------ Given records
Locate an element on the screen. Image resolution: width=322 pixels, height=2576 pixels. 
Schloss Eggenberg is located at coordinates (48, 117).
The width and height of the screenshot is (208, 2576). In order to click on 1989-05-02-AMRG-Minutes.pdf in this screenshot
------------
------ Given records
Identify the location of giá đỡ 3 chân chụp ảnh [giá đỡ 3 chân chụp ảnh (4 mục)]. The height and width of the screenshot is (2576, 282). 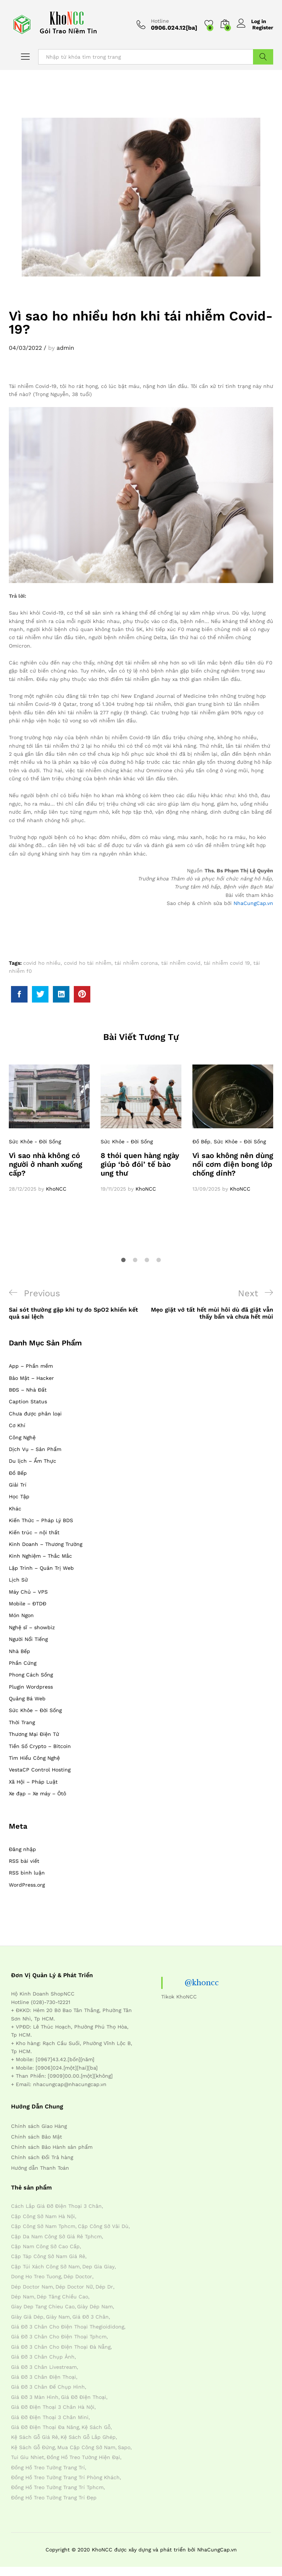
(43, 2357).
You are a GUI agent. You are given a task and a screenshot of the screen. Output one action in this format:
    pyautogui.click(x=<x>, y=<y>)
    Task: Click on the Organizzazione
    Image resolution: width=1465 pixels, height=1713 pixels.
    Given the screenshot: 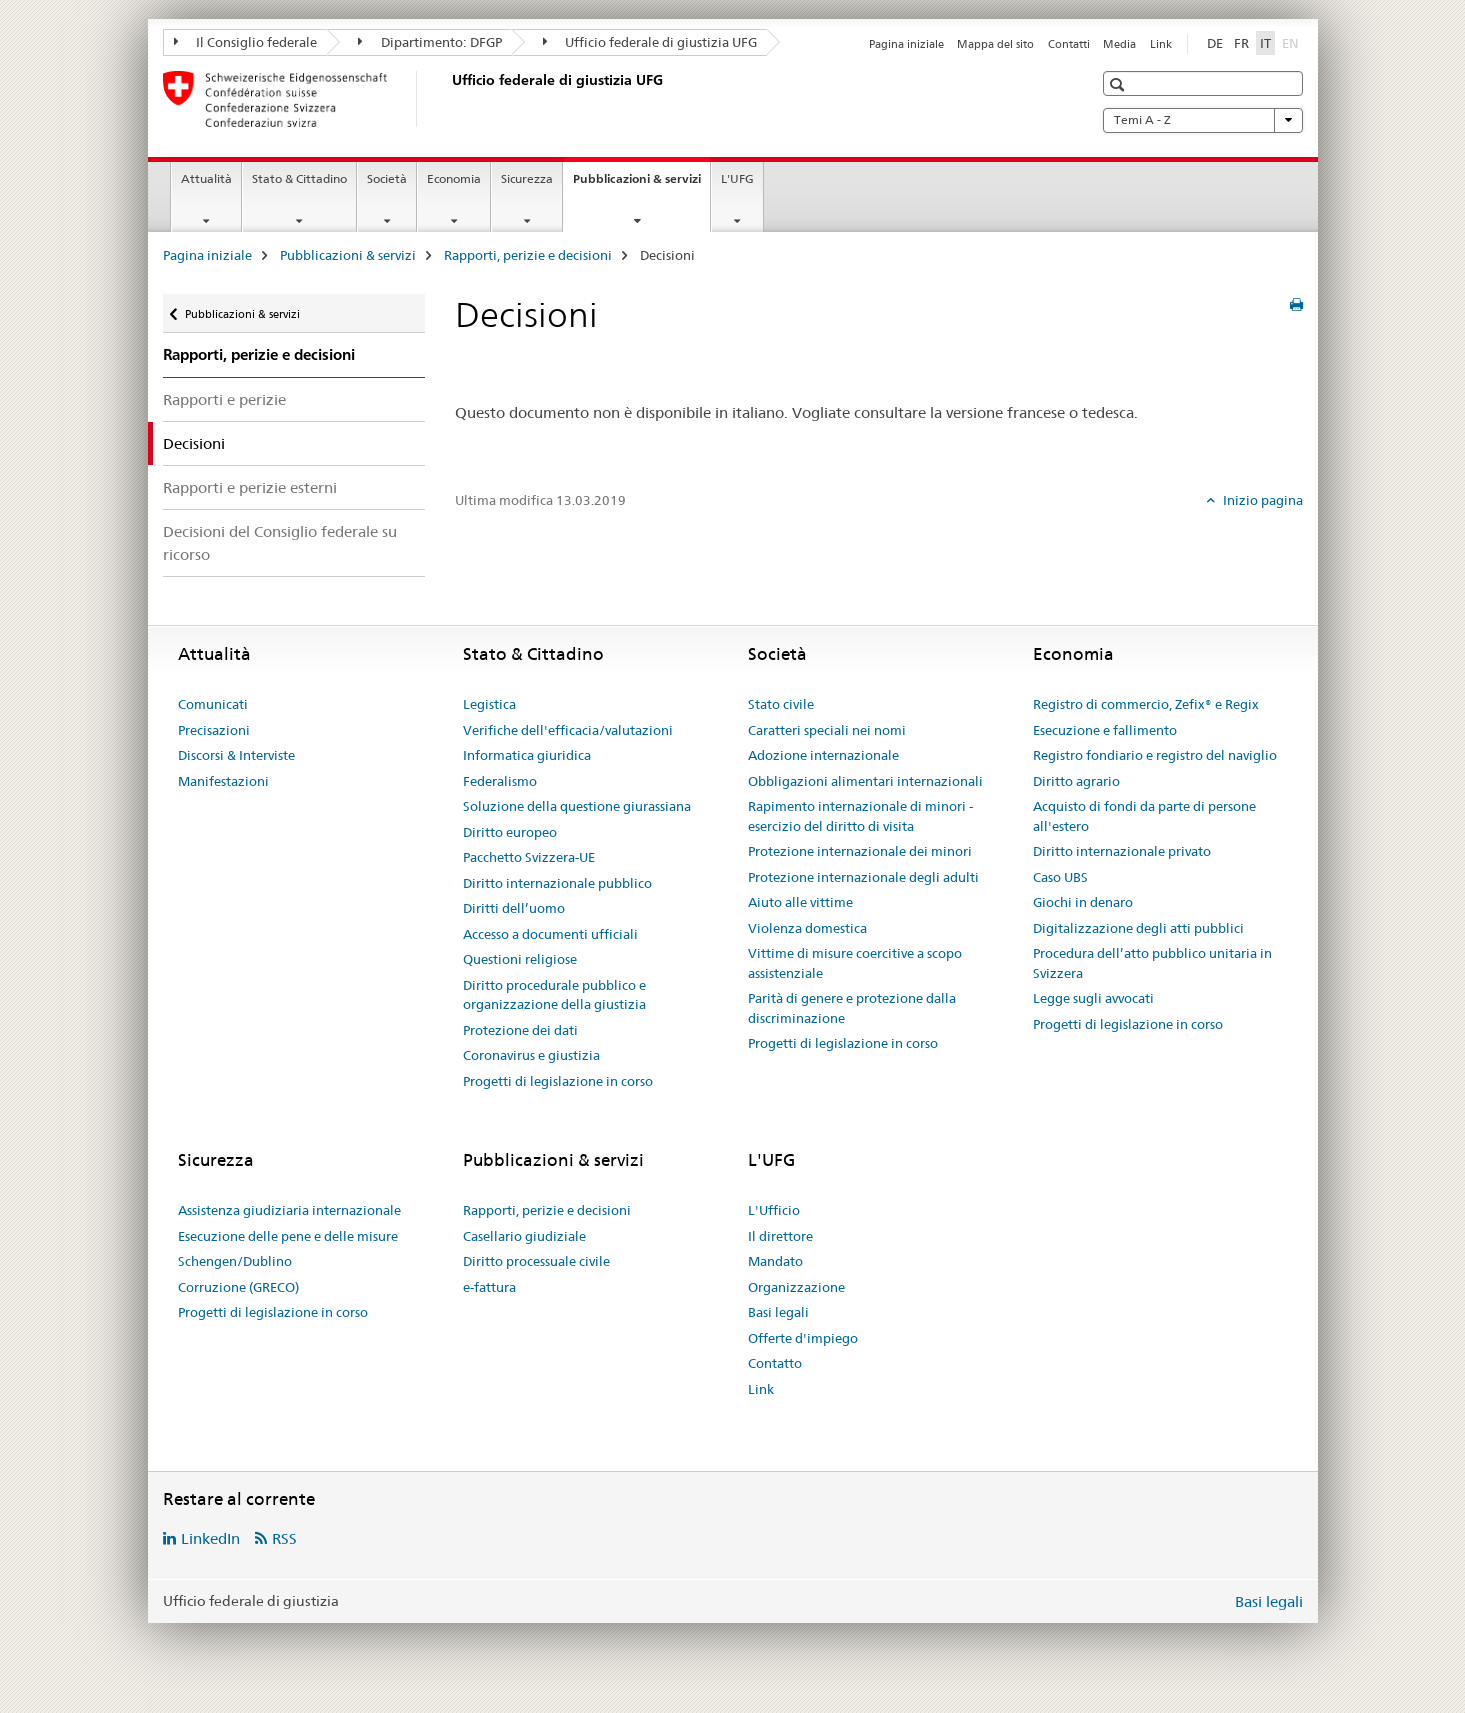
------------
------ Given records
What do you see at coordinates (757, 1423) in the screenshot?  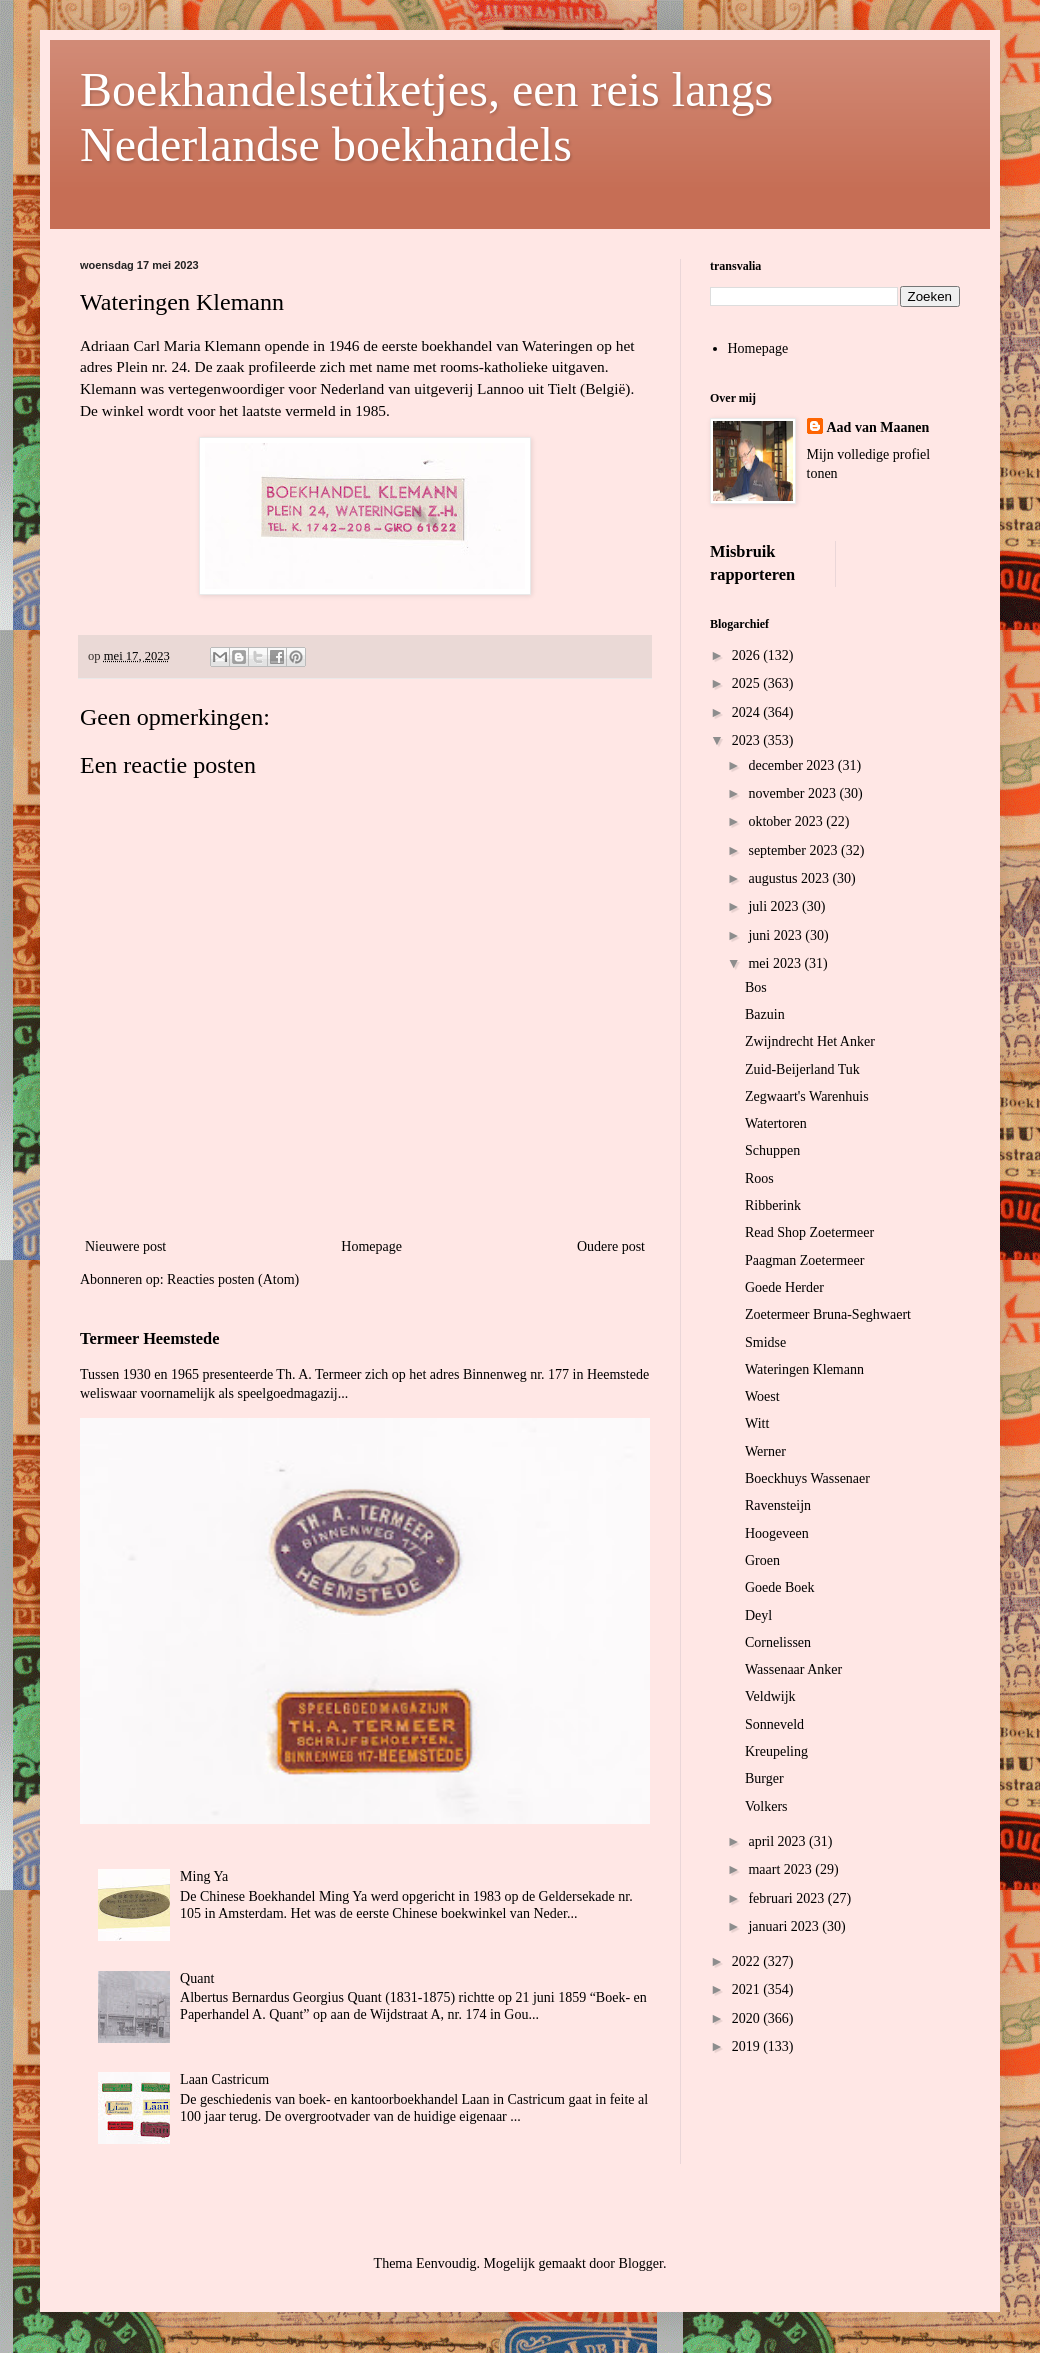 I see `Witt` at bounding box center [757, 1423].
------------
**Action item**
Extract from the records above the lines from the one containing "Locate an element" to the one containing "The width and", both lines included, exactly as they appear and with nothing else.

**Answer space**
Locate an element on the screen. Image resolution: width=322 pixels, height=2576 pixels. 
Schloss Eggenberg is located at coordinates (48, 117).
The width and height of the screenshot is (208, 2576). In order to click on 1989-05-02-AMRG-Minutes.pdf in this screenshot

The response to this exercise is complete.